> _Task instructions_: Among the entries below, please show each line that carries the word "Peugeot".

> _Input material_:
--------------------------------------------------
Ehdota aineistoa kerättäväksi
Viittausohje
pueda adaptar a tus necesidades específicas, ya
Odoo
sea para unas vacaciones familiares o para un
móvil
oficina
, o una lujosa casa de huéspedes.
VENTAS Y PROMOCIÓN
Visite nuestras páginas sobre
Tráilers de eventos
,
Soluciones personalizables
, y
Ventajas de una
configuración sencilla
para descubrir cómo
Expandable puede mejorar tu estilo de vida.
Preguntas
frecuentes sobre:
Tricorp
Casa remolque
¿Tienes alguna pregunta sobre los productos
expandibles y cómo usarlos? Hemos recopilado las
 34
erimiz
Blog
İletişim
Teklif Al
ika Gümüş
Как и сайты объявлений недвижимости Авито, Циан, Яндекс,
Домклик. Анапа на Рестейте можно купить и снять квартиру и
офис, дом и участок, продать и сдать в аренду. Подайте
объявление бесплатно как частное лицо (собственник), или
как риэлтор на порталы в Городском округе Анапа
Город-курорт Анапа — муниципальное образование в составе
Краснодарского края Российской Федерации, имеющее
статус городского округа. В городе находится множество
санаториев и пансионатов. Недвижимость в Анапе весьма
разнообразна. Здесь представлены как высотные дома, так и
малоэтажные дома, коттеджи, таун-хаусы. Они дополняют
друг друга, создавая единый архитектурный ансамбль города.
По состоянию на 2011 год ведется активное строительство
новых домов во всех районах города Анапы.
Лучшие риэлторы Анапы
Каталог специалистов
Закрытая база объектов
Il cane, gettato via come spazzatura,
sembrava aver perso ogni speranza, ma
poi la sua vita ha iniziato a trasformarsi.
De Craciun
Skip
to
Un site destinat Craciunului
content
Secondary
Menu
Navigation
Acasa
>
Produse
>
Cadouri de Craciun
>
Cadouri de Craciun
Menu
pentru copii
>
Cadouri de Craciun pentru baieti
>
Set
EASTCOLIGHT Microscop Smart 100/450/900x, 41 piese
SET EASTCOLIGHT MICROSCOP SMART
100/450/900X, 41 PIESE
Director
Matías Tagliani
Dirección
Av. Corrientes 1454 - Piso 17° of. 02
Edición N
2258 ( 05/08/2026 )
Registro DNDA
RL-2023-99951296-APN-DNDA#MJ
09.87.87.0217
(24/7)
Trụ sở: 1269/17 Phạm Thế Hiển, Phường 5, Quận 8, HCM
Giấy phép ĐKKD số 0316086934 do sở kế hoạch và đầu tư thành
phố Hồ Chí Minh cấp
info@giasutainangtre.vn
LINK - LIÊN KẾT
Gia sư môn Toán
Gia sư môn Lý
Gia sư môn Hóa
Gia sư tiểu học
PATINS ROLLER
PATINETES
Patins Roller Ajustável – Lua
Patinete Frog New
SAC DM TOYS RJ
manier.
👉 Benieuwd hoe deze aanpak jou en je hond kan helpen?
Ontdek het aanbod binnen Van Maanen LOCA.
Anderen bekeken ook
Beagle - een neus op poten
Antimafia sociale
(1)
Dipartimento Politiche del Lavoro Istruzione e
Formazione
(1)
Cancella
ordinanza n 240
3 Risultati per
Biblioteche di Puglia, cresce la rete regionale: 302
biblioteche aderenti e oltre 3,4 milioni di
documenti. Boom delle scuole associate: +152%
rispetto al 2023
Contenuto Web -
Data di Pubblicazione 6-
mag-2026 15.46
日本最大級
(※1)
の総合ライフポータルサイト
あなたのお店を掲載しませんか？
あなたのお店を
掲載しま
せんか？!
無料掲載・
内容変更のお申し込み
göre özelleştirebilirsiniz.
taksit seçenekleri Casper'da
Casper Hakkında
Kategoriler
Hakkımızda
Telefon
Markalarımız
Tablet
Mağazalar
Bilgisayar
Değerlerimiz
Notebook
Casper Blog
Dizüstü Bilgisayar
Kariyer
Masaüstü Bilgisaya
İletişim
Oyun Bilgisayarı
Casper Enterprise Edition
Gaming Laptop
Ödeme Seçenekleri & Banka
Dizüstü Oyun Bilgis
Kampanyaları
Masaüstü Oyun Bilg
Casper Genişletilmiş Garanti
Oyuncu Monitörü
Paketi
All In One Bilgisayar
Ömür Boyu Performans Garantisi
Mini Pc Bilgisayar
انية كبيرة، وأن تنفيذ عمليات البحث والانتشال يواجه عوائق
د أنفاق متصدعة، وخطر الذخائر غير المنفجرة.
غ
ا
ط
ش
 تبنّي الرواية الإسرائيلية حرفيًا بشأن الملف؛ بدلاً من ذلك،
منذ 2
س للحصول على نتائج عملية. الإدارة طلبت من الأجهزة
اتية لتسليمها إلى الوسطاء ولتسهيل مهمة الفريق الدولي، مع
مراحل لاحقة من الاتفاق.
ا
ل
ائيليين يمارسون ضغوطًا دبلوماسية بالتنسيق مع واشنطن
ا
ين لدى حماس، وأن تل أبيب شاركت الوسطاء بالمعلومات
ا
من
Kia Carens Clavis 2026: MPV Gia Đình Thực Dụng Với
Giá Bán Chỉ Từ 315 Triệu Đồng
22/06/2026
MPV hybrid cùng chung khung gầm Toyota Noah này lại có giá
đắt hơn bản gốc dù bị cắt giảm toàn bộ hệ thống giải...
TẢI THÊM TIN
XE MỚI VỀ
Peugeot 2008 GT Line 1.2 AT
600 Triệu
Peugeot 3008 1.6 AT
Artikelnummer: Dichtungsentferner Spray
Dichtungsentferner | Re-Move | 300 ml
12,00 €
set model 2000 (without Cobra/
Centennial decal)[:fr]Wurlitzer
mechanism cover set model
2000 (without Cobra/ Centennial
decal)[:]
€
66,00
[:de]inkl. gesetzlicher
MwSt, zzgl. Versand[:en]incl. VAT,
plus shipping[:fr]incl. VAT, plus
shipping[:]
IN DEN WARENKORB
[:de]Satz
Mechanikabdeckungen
--------------------------------------------------
> _Completed exercise_:
Peugeot 2008 GT Line 1.2 AT
Peugeot 3008 1.6 AT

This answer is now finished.